Page images and extracted text:
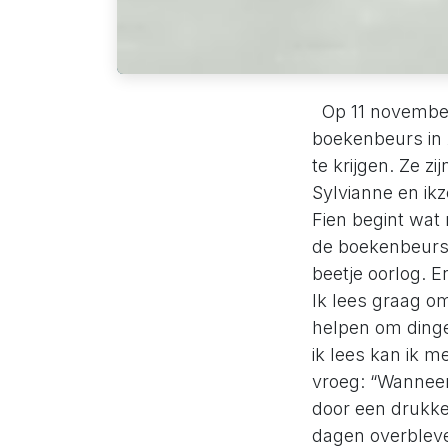
Op 11 november 
boekenbeurs in 
te krijgen. Ze z
Sylvianne en ik
Fien begint wat 
de boekenbeurs 
beetje oorlog. 
Ik lees graag o
helpen om dingen
ik lees kan ik 
vroeg: “Wanneer
door een drukke
dagen overbleve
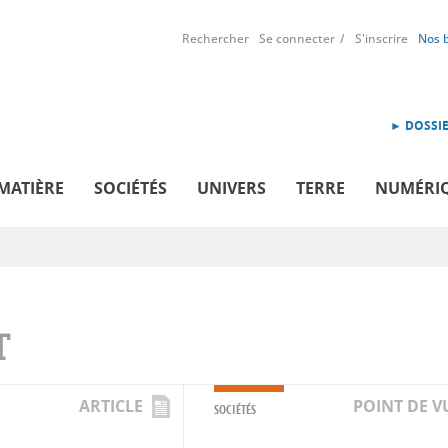
Rechercher
Se connecter
S'inscrire
Nos 
► DOSSIE
MATIÈRE
SOCIÉTÉS
UNIVERS
TERRE
NUMÉRI
T
ARTICLE
POINT DE V
SOCIÉTÉS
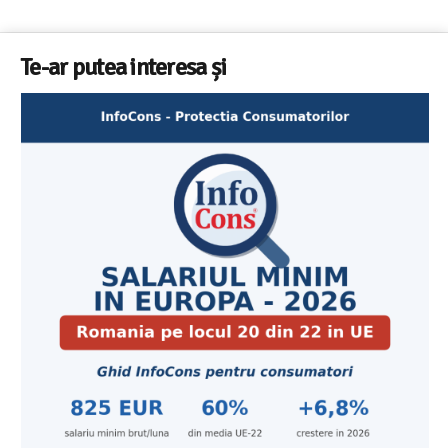
Te-ar putea interesa și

# Task instructions
Copy out exactly the lines between the line containing "ik lees kan ik" and the end of the entries, including both, and leave the pictures behind.

# Result below
ik lees kan ik 
vroeg: “Wanneer
door een drukke
dagen overbleve
Rechercher
Se connecter
S'inscrire
Nos 
► DOSSIE
MATIÈRE
SOCIÉTÉS
UNIVERS
TERRE
NUMÉRI
T
ARTICLE
POINT DE V
SOCIÉTÉS
Te-ar putea interesa și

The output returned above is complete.